1 carrot, small, diced

1/2 red pepper, diced

a few lettuce leaves

1/2 mini cucumber, in matchstick sized pieces

2 Tbs tomato ketchup

1 Tbs balsamic vinegar (if you can find a variety with honey use that)

1 Tbs soy sauce

1 Tbs honey

1/4 tsp garlic paste

1/4 tsp ginger, ground

1/4 tsp pepper

1/8 tsp chilli flakes

1 ½ tsp corn flour

2 rings pineapple, tinned, chopped

170 gr shimp, pre-cooked and peeled (weight after prep)

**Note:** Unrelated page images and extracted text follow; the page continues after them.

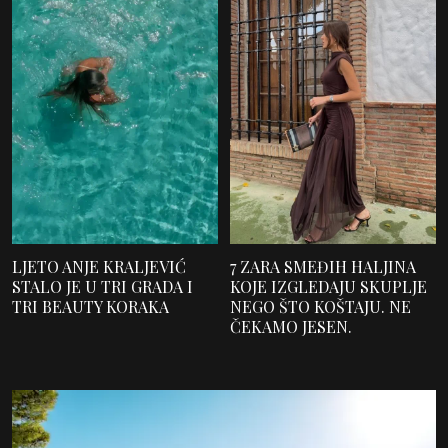
LJETO ANJE KRALJEVIĆ
7 ZARA SMEĐIH HALJINA
STALO JE U TRI GRADA I
KOJE IZGLEDAJU SKUPLJE
TRI BEAUTY KORAKA
NEGO ŠTO KOŠTAJU. NE
ČEKAMO JESEN.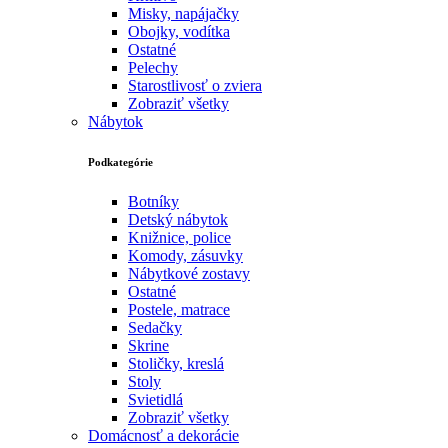
Misky, napájačky
Obojky, vodítka
Ostatné
Pelechy
Starostlivosť o zviera
Zobraziť všetky
Nábytok
Podkategórie
Botníky
Detský nábytok
Knižnice, police
Komody, zásuvky
Nábytkové zostavy
Ostatné
Postele, matrace
Sedačky
Skrine
Stoličky, kreslá
Stoly
Svietidlá
Zobraziť všetky
Domácnosť a dekorácie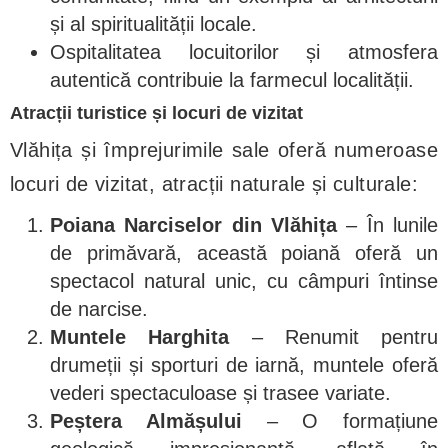
și al spiritualității locale.
Ospitalitatea locuitorilor și atmosfera
autentică contribuie la farmecul localității.
Atracții turistice și locuri de vizitat
Vlăhița și împrejurimile sale oferă numeroase
locuri de vizitat, atracții naturale și culturale:
Poiana Narciselor din Vlăhița
– În lunile
de primăvară, această poiană oferă un
spectacol natural unic, cu câmpuri întinse
de narcise.
Muntele Harghita
– Renumit pentru
drumeții și sporturi de iarnă, muntele oferă
vederi spectaculoase și trasee variate.
Peștera Almășului
– O formațiune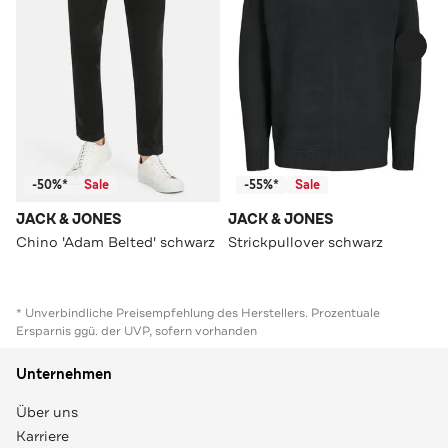
-50%*
Sale
-55%*
Sale
JACK & JONES
JACK & JONES
Chino 'Adam Belted' schwarz
Strickpullover schwarz
* Unverbindliche Preisempfehlung des Herstellers. Prozentuale
Ersparnis ggü. der UVP, sofern vorhanden
Unternehmen
Über uns
Karriere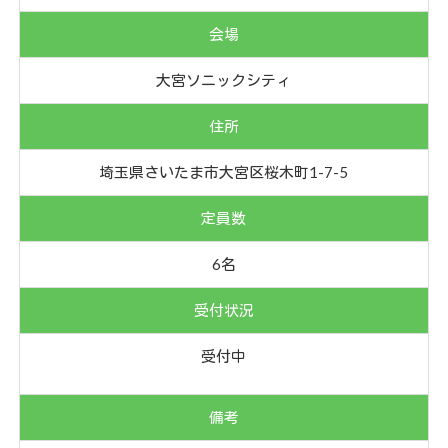
会場
大宮ソニックシティ
住所
埼玉県さいたま市大宮区桜木町1-7-5
定員数
6名
受付状況
受付中
備考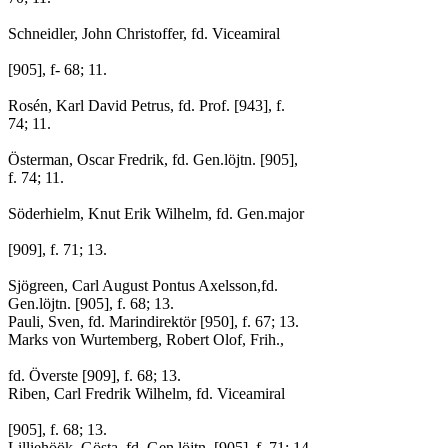
Schneidler, John Christoffer, fd. Viceamiral
[905], f- 68; 11.
Rosén, Karl David Petrus, fd. Prof. [943], f.
74; 11.
Österman, Oscar Fredrik, fd. Gen.löjtn. [905],
f. 74; 11.
Söderhielm, Knut Erik Wilhelm, fd. Gen.major
[909], f. 71; 13.
Sjögreen, Carl August Pontus Axelsson,fd.
Gen.löjtn. [905], f. 68; 13.
Pauli, Sven, fd. Marindirektör [950], f. 67; 13.
Marks von Wurtemberg, Robert Olof, Frih.,
fd. Överste [909], f. 68; 13.
Riben, Carl Fredrik Wilhelm, fd. Viceamiral
[905], f. 68; 13.
Lilliehöök, Gösta, fd. Gen.löjtn. [905], f. 71; 14.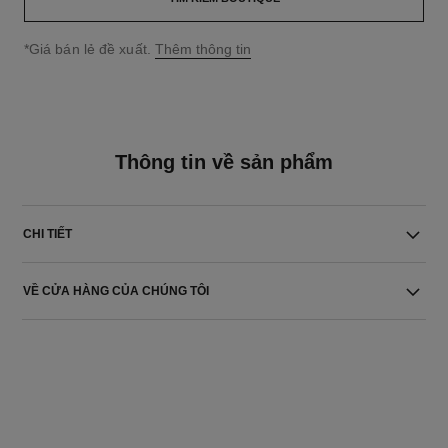
↩
*Giá bán lẻ đề xuất.
Thêm thông tin
Thông tin về sản phẩm
CHI TIẾT
VỀ CỬA HÀNG CỦA CHÚNG TÔI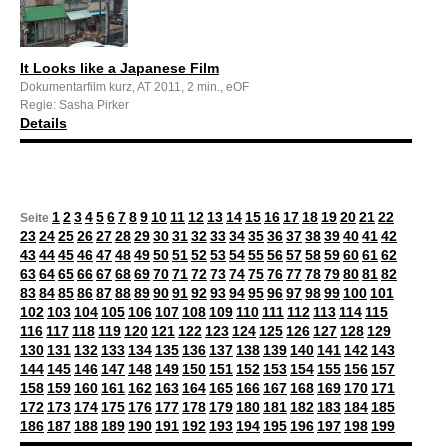
It Looks like a Japanese Film
Dokumentarfilm kurz, AT 2011, 2 min., eOF
Regie: Sasha Pirker
Details
1
2
3
4
5
6
7
8
9
10
11
12
13
14
15
16
17
18
19
20
21
22
Seite
23
24
25
26
27
28
29
30
31
32
33
34
35
36
37
38
39
40
41
42
43
44
45
46
47
48
49
50
51
52
53
54
55
56
57
58
59
60
61
62
63
64
65
66
67
68
69
70
71
72
73
74
75
76
77
78
79
80
81
82
83
84
85
86
87
88
89
90
91
92
93
94
95
96
97
98
99
100
101
102
103
104
105
106
107
108
109
110
111
112
113
114
115
116
117
118
119
120
121
122
123
124
125
126
127
128
129
130
131
132
133
134
135
136
137
138
139
140
141
142
143
144
145
146
147
148
149
150
151
152
153
154
155
156
157
158
159
160
161
162
163
164
165
166
167
168
169
170
171
172
173
174
175
176
177
178
179
180
181
182
183
184
185
186
187
188
189
190
191
192
193
194
195
196
197
198
199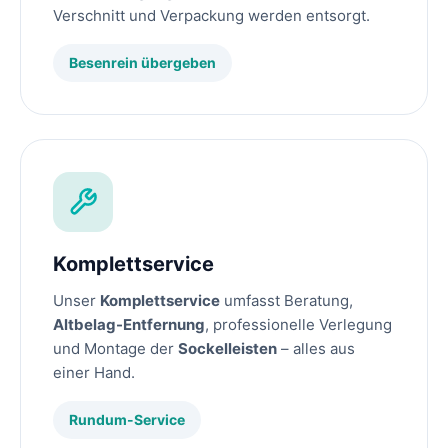
Verschnitt und Verpackung werden entsorgt.
Besenrein übergeben
Komplettservice
Unser
Komplettservice
umfasst Beratung,
Altbelag-Entfernung
, professionelle Verlegung
und Montage der
Sockelleisten
– alles aus
einer Hand.
Rundum-Service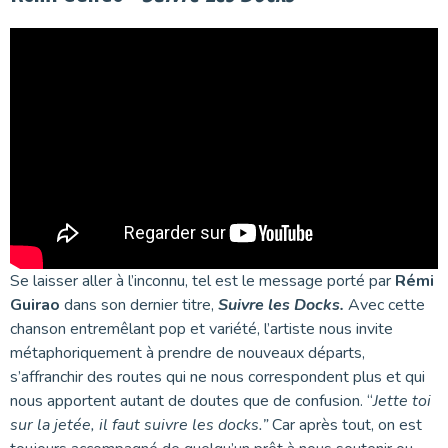
Se laisser aller à l’inconnu, tel est le message porté par
Rémi
Guirao
dans son dernier titre,
Suivre les Docks.
Avec cette
chanson entremêlant pop et variété, l’artiste nous invite
métaphoriquement à prendre de nouveaux départs,
s’affranchir des routes qui ne nous correspondent plus et qui
nous apportent autant de doutes que de confusion. “
Jette toi
sur la jetée, il faut suivre les docks.”
Car après tout, on est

1 Tbs syrup from the pineapple tin

few cashews, chopped

chives or spring onions to garnish, chopped finely

sesame seeds to garnish (optional)

Step 1

Heat a small frying pan over medium heat. When hot, add the oil, carrot and red pepper. Cook gently for 10 minutes till softened. Turn the heat down if needed to prevent veg from catching.

Step 2

In the meantime, arrange the lettuce leaves on a plate and top with the cucumber.

Step 3

Whisk the ketchup, balsamic, soy sauce, honey, garlic paste, ginger, pepper, chilli flakes and corn flour in a small bowl.

Step 4

After the 10 minutes are up, turn the heat back up to medium and add the pineapple. Cook for another 3-4 minutes. Turn to medium high and add the sauce. Stir into the veg and add the shrimp, stirring again to coat in the sauce. Add the pineapple syrup and the cashews and cook for two minutes till the shrimp is heated through.

Step 5

Spoon some filling onto the lettuce leaves and sprinkle with chives or spring onions, and sesame seeds. To eat, just roll up and enjoy!

Note: This shrimp with sweet & sour sauce would also be lovely with basmati or jasmine rice.